At Denver Startup Week, which began Monday, folks had another topic beyond tech to chat about -- how Colorado's massive floods are affecting business.
In Boulder, Colo., where major flooding has caused loss of homes, flooded basements and at least eight reported deaths, the tight-knit tech community hasn't lost much business, since most of the flooding has been in the mountains, not in town.
"People are able to work, but everybody's rattled," says entrepreneur Brad Feld, CEO of Foundry Group, a major tech investment firm in Boulder. "People are either stranded or struggling to get to their houses."
The Boulder/Denver area is one of the top tech spots in the nation, home to companies such as AOL's MapQuest and photo apps Pixorial and Photobucket.
Feld, who has helped launch firms such as Fitbit, Cheezburger and Zynga, himself was on vacation in nearby Vail last week, and watching coverage of the floods on TV. Back in Boulder, where he owns a condo, he hasn't been able to get up the road to his primary home in the mountains.
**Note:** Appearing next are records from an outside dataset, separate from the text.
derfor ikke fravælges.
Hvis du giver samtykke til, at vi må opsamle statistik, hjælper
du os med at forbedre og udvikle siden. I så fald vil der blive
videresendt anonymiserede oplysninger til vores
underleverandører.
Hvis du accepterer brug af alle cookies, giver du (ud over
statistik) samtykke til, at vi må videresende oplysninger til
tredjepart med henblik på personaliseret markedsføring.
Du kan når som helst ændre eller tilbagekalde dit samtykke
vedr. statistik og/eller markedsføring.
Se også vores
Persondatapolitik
He's posted photos of the broken-up road on his Feld Thoughts blog.
Holly Hamann, co-founder of the Boulder-based TapInfluence content marketing firm, says she hasn't had running water in her home since the flooding began last week, and many of her staffers have flooded basements. She closed the offices last week, but thanks to Internet connections, "we haven't lost a beat." Many of her staffers have switched to working in coffee shops.
David Cohen, who runs the Techstars incubator, is based on the second floor of a Boulder office complex, and hasn't even suffered from power outages. "Boulder is fine," he says. "It's not like the town was wiped out. It's up the canyon where roads are washed out."
He spent the weekend turning to Twitter to rally folks to help others.
He tweeted about helping people get their basements in order, and 15 folks showed up. "Twitter and Facebook have been huge," he says.
Benny Joseph, who spent the summer in Boulder getting his GoodApril online tax planning company off the ground as part of Techstars, donated $20,000 to clean-up efforts Monday. His firm was snapped up by Intuit and has moved to California, but "Boulder holds a special place in our hearts," he says. "I'm hopeful this helps people rebuild."